Here's a look at protests and events on Monday connected to an anti-Islam film produced in the United States and vulgar caricatures of the Prophet Muhammad published in a French satirical weekly. More than 50 people, including the U.S. ambassador to Libya, have been killed in violence linked to protests over the film, which also has renewed debate over freedom of expression in the U.S. and in Europe.
The head of Iran's government-controlled cinema agency urged the Islamic Republic to boycott the 2013 Oscars until the organizers of the Academy Awards denounce the anti-Islam film, titled "Innocence of Muslims." The agency's director, Javad Shamaghdari, previously called for Iran to "deprive" Western film festivals of movies made by his country's cinema industry. An Iranian director in February won the Oscar for best foreign film for his movie, "A Separation" — the first such prize for Iran.
A military prosecutor indicted 45 people related to attacks on policemen and a KFC restaurant during Sept. 14 protests that killed one person in the northern city of Tripoli. Judiciary officials said a third of the accused have been detained and at least some face sentences of life in prison, if convicted. They are accused of attacking policemen, damaging security vehicles and burning a restaurant.
More than 5,000 Sri Lankan Muslims marched through the nation's capital to demand the U.S. ban the anti-Islam and punish its creators. The protesters blocked traffic as they marched on a main road in Colombo, carrying signs and banners that read "USA ban the film on YouTube," '' Punishment for those involved," and "Our hearts are wounded and chests full of anger." Protesters also displayed banners that called for boycotting American brands such as Coca-Cola and McDonald's.
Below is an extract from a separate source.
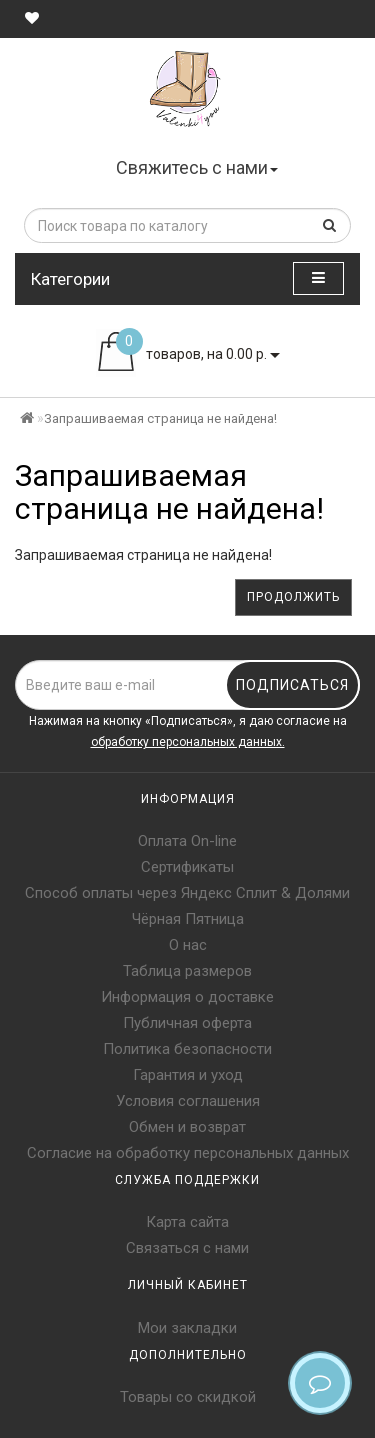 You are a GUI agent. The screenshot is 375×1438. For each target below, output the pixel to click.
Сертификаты (187, 867)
Hundreds of protesters marched peacefully through the streets of the northern city of Kaduna, leaving behind graffiti on walls reading: "Death to the Americans, death to the Israelites." It's the latest in a series of demonstrations against the film in Nigeria, which is largely split between a Christian south and a Muslim north.
The government distanced itself from an offer by one of its Cabinet ministers to pay $100,000 for anyone who kills the maker of the anti-Islam film. Pakistan's Foreign Office said the offer by Railways Minister Ghulam Ahmad Bilour does not represent official government policy. Bilour belongs to the secular Awami National Party, an ally in the government of President Asif Ali Zardari. Bilour said Saturday that he would pay the bounty out of his own pocket and appealed to al-Qaida and Taliban militants to contribute to what he called the "noble cause" of eliminating the filmmaker.
Citing a lack of evidence, an appeals court acquitted three men accused of plotting to murder a Swedish artist who had depicted the Prophet Muhammad as a dog. Judges in Goteborg ruled that the three men of Iraqi and Somali origin may have been prepared to use violence against Lars Vilks in September 2011 but found no concrete proof that they planned to kill him. The men were carrying knives when they were arrested after inquiring about Vilks at an art exhibition where he had been expected to appear but did not do so.